Saudi Arabia has raised its 2025 GDP growth forecast to 4.5%, reflecting strong economic momentum and Vision 2030 reforms. This upward revision comes from official sources amid robust non-oil sector performance and recovering oil output.
In Q2 2025, real GDP grew 3.9% year-on-year, driven by a 4.8% surge in non-oil activities that now contribute over 55% to total GDP. The economy minister forecasted even higher at 5.1% total growth with 3.8% non-oil expansion, supported by diversification into tourism, tech, and logistics. IMF aligned closely, lifting its 2025 projection to 4% from 3%, citing faster oil production rollback and regional strength at 3.5%.
Non-oil growth outpaced overall GDP at 4.6% in some estimates, fueled by mega-projects like Neom and giga-events boosting domestic demand. Riyad Capital predicts 4.3% total growth, with oil rebounding 5.3%, though fiscal deficits may widen to 4.3% of GDP due to spending and lower oil prices. Public debt is expected to rise to 31.6% of GDP from 25.8% in 2024.
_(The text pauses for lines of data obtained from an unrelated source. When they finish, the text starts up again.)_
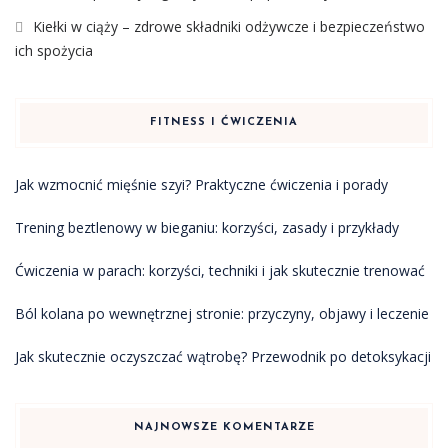
Kiełki w ciąży – zdrowe składniki odżywcze i bezpieczeństwo
ich spożycia
FITNESS I ĆWICZENIA
Jak wzmocnić mięśnie szyi? Praktyczne ćwiczenia i porady
Trening beztlenowy w bieganiu: korzyści, zasady i przykłady
Ćwiczenia w parach: korzyści, techniki i jak skutecznie trenować
Ból kolana po wewnętrznej stronie: przyczyny, objawy i leczenie
Jak skutecznie oczyszczać wątrobę? Przewodnik po detoksykacji
NAJNOWSZE KOMENTARZE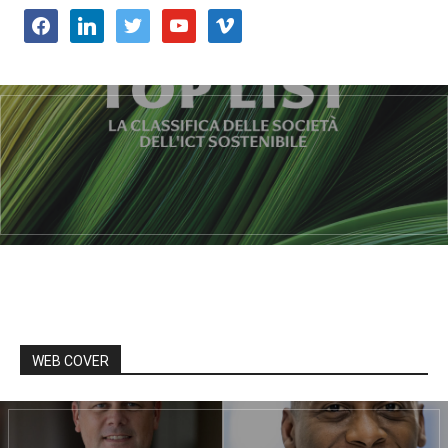
facebook
linkedin
twitter
youtube
vimeo
WEB COVER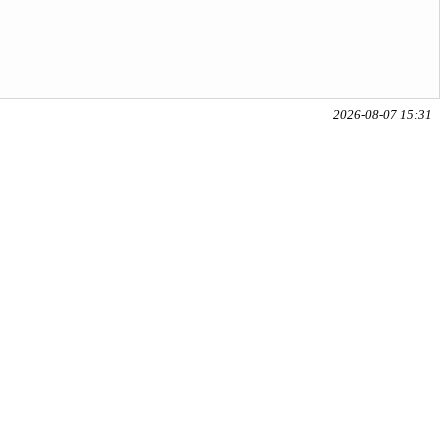
2026-08-07 15:31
This resilience positions Saudi Arabia among top global growers, behind only India and China in IMF revisions. With unemployment at record lows and inflation contained, the kingdom balances energy exports with sustainable diversification for long-term stability.
FAQs [Frequently Asked Questions]
1. Why did Saudi Arabia revise 2025 GDP growth to 4.5%?
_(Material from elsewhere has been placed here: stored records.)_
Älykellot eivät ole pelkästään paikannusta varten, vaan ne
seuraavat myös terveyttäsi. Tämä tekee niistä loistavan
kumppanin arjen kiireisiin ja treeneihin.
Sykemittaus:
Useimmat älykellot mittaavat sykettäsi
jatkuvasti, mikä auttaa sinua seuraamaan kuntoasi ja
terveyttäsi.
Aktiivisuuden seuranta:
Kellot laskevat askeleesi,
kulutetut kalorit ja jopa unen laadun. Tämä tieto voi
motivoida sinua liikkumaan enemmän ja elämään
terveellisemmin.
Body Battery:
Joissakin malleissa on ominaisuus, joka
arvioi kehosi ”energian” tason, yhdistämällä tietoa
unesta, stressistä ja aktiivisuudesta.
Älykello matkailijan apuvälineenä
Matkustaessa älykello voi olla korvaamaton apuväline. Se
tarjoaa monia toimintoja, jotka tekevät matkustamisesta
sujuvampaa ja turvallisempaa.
Strong non-oil growth at 4.8%, oil output recovery, and Vision 2030 projects like Neom drove the upgrade from prior 3-4% estimates.
2. What is non-oil sector’s GDP contribution?
Non-oil activities grew 4.8% in H1 2025, making up over 55% of total GDP and outpacing overall 3.9% Q2 growth.
3. What are key growth drivers for 2025?
Tourism, tech investments, giga-projects, and OPEC+ oil cuts rollback fuel 4.3-5.1% growth despite fiscal deficits.